Data to process: Begin

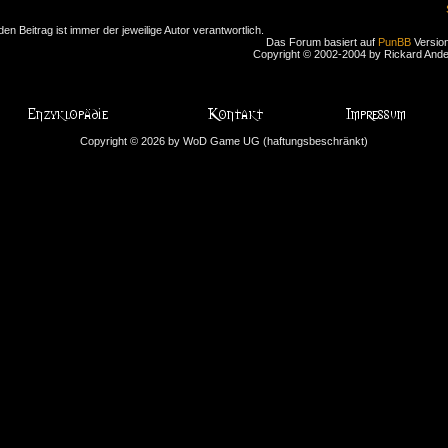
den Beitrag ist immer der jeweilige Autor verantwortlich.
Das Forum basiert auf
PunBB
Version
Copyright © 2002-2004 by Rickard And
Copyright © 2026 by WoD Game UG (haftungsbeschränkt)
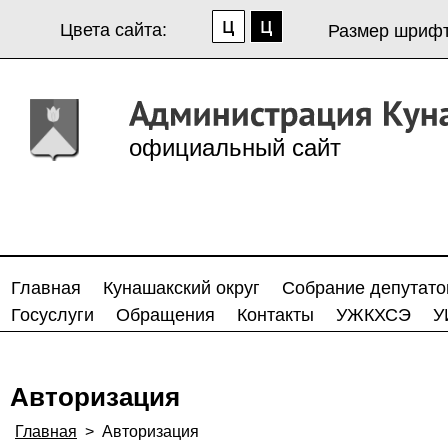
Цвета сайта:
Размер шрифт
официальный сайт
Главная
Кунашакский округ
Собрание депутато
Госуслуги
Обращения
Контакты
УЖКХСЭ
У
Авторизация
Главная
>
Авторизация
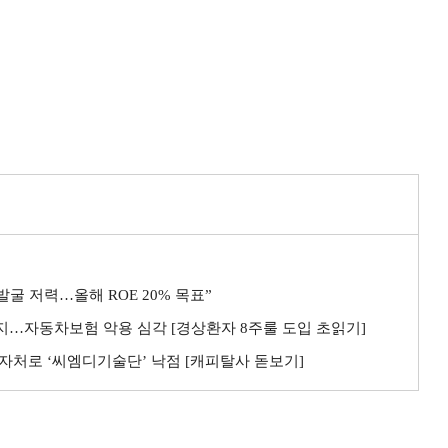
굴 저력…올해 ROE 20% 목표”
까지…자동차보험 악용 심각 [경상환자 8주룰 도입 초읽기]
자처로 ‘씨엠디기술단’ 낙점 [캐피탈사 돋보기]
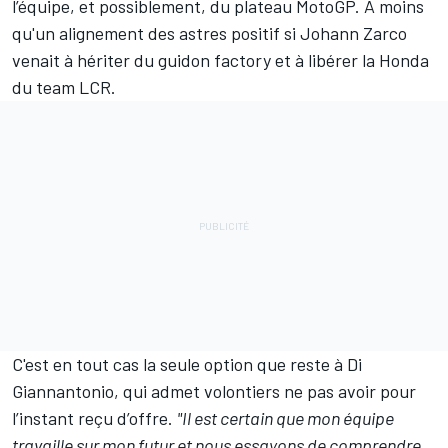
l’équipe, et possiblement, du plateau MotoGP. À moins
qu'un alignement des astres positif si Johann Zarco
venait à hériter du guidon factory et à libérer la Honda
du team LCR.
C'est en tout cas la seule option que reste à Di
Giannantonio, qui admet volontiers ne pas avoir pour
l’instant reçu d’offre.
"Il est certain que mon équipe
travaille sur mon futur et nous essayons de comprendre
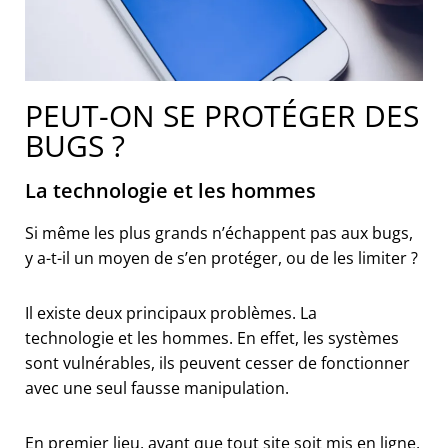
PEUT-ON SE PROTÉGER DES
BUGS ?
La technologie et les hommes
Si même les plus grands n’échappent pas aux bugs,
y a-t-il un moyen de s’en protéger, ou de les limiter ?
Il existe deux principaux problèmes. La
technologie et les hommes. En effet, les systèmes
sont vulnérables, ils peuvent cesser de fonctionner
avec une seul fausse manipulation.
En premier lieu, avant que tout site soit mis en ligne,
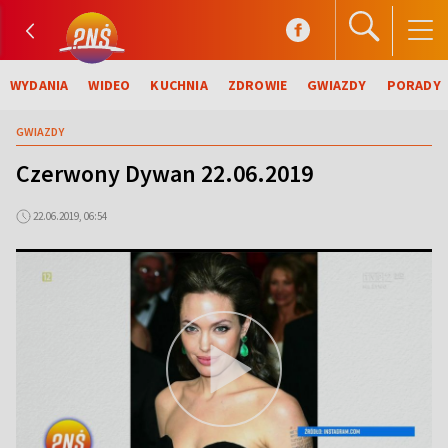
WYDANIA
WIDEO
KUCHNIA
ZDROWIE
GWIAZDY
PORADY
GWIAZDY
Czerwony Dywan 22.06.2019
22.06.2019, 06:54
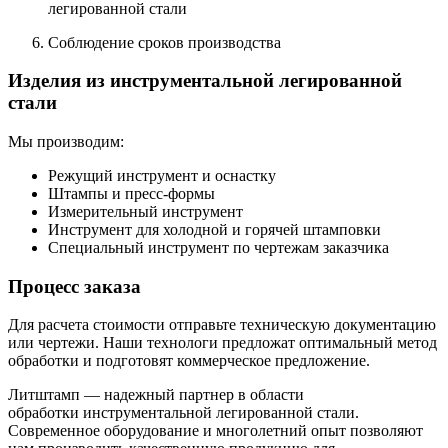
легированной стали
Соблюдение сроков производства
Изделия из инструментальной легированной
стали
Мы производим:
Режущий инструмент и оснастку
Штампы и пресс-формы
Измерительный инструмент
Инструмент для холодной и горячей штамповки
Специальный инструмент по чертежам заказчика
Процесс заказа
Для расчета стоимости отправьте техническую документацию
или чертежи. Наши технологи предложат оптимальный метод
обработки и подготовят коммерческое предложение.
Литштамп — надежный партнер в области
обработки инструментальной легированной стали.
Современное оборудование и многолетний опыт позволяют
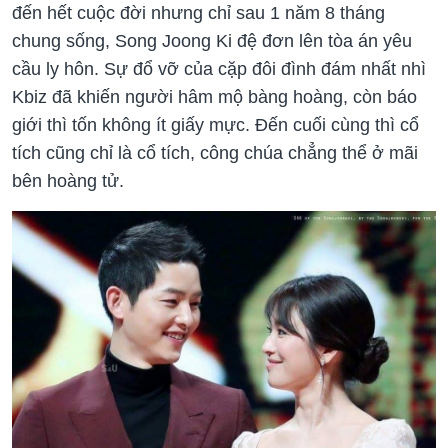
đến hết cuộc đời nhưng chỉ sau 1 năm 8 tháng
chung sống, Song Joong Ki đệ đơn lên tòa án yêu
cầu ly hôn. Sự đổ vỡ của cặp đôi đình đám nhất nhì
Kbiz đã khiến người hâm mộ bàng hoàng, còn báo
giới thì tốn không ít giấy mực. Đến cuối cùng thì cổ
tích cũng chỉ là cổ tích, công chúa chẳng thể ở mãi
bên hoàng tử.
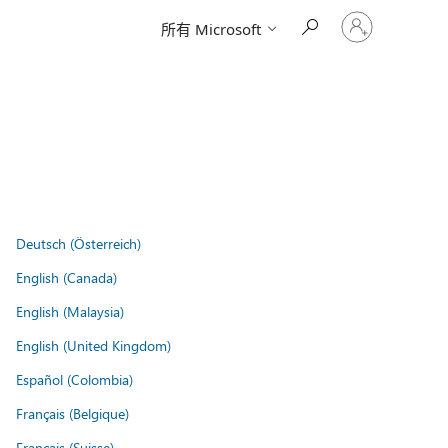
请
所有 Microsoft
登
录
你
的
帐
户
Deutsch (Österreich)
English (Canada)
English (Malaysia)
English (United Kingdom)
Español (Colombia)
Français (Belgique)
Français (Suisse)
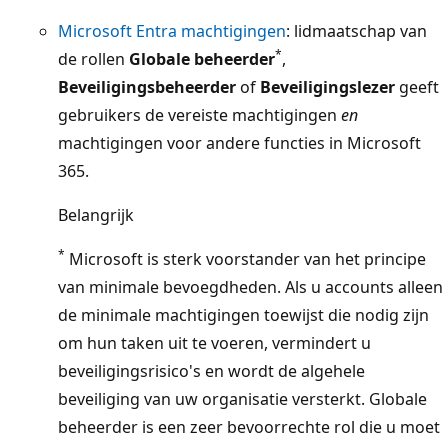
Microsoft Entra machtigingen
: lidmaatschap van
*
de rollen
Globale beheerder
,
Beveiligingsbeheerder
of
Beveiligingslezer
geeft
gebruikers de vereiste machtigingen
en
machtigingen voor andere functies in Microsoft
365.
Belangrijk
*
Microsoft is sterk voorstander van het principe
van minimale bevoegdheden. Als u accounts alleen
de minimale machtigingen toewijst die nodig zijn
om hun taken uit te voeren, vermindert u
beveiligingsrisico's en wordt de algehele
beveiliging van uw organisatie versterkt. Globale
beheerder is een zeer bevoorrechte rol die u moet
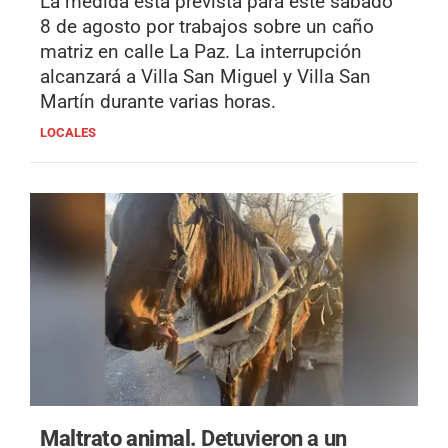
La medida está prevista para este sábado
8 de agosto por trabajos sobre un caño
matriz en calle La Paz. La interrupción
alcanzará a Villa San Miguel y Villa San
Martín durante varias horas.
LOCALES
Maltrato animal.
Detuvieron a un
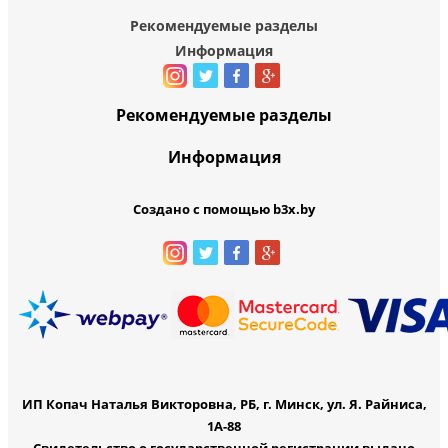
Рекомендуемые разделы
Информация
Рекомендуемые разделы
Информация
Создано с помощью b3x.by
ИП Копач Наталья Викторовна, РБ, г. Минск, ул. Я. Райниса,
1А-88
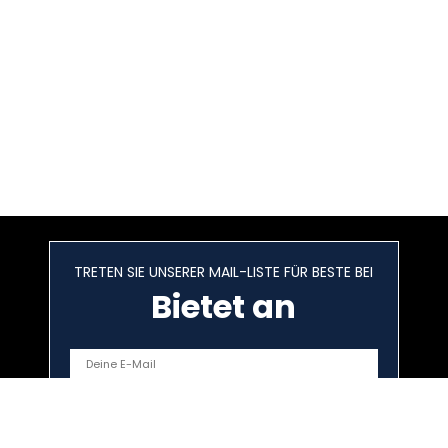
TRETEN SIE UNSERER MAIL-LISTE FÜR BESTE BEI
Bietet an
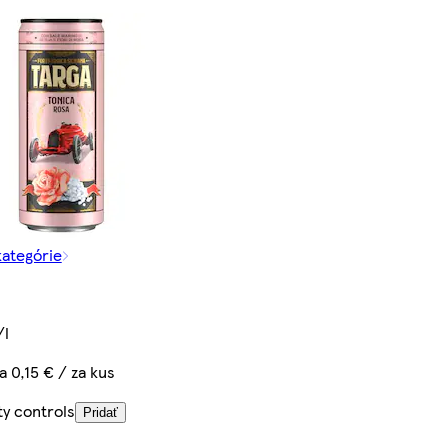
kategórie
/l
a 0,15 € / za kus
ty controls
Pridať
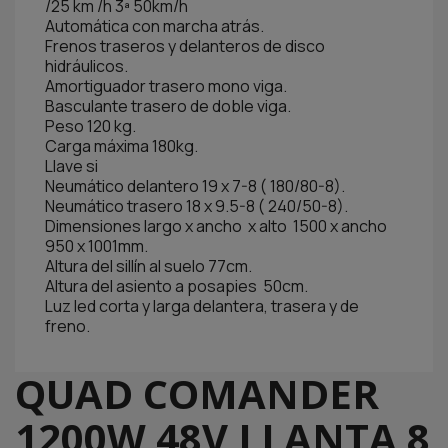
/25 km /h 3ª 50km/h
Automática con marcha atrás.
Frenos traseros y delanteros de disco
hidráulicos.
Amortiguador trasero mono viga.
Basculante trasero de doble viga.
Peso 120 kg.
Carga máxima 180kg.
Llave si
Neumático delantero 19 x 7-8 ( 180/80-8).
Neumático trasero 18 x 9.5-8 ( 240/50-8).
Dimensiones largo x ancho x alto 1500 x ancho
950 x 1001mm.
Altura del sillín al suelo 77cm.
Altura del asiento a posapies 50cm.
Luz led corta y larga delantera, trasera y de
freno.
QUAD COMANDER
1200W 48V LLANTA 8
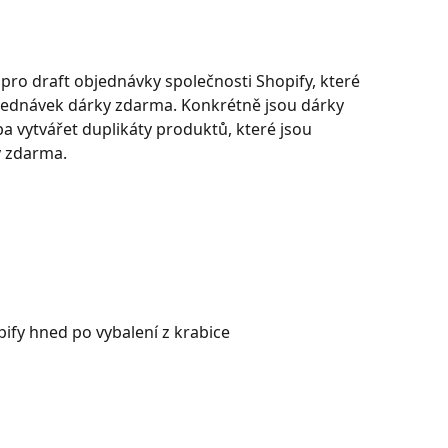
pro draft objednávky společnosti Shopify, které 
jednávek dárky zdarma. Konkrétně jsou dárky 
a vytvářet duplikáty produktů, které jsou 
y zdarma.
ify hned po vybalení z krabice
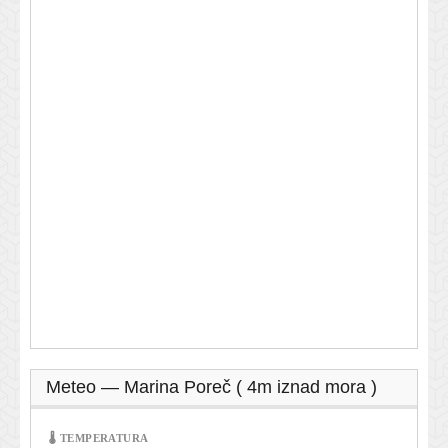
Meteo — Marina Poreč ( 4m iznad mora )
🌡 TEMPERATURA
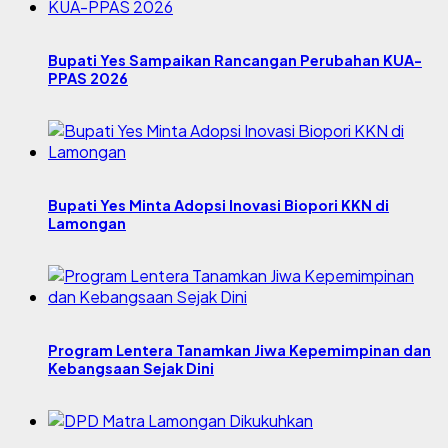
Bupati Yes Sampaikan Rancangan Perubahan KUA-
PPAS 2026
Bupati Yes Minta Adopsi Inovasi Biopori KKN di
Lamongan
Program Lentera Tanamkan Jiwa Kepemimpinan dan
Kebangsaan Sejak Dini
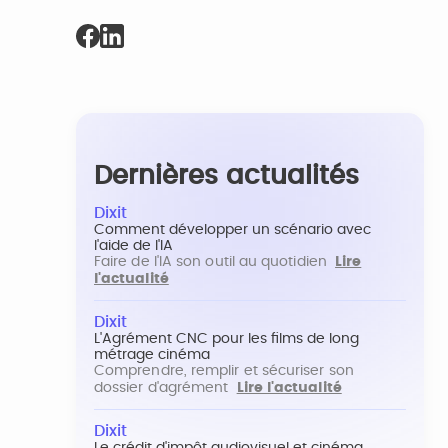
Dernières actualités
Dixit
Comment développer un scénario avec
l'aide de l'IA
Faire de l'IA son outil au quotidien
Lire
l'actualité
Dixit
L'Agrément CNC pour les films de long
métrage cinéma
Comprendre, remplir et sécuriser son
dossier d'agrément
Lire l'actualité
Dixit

Data to process: End

| Task prompt |
Beginning with the line above that has "Beveiligingsbeheerder" and going on through the line that has "Создано с помощью b3x.by", retype every line exactly and add nothing else; drop the pictures.

| Solution for this task |
Beveiligingsbeheerder
of
Beveiligingslezer
geeft
gebruikers de vereiste machtigingen
en
machtigingen voor andere functies in Microsoft
365.
Belangrijk
*
Microsoft is sterk voorstander van het principe
van minimale bevoegdheden. Als u accounts alleen
de minimale machtigingen toewijst die nodig zijn
om hun taken uit te voeren, vermindert u
beveiligingsrisico's en wordt de algehele
beveiliging van uw organisatie versterkt. Globale
beheerder is een zeer bevoorrechte rol die u moet
La medida está prevista para este sábado
8 de agosto por trabajos sobre un caño
matriz en calle La Paz. La interrupción
alcanzará a Villa San Miguel y Villa San
Martín durante varias horas.
LOCALES
Maltrato animal.
Detuvieron a un
Рекомендуемые разделы
Информация
Рекомендуемые разделы
Информация
Создано с помощью b3x.by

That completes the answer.